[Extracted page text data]
========

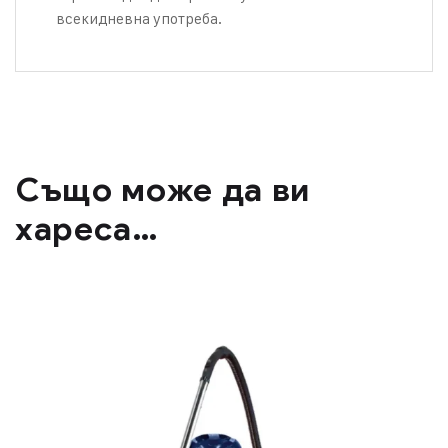
всекидневна употреба.
Също може да ви
хареса…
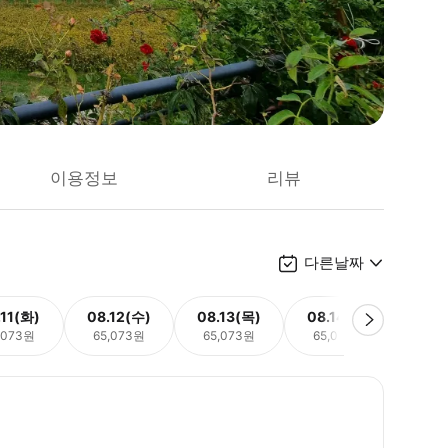
이용정보
리뷰
다른날짜
.11(화)
08.12(수)
08.13(목)
08.14(금)
08.
,073원
65,073원
65,073원
65,073원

========

Exclude images. Return the data above verbatim.

всекидневна употреба.
Също може да ви
хареса…
이용정보
리뷰
다른날짜
.11(화)
08.12(수)
08.13(목)
08.14(금)
08.
,073원
65,073원
65,073원
65,073원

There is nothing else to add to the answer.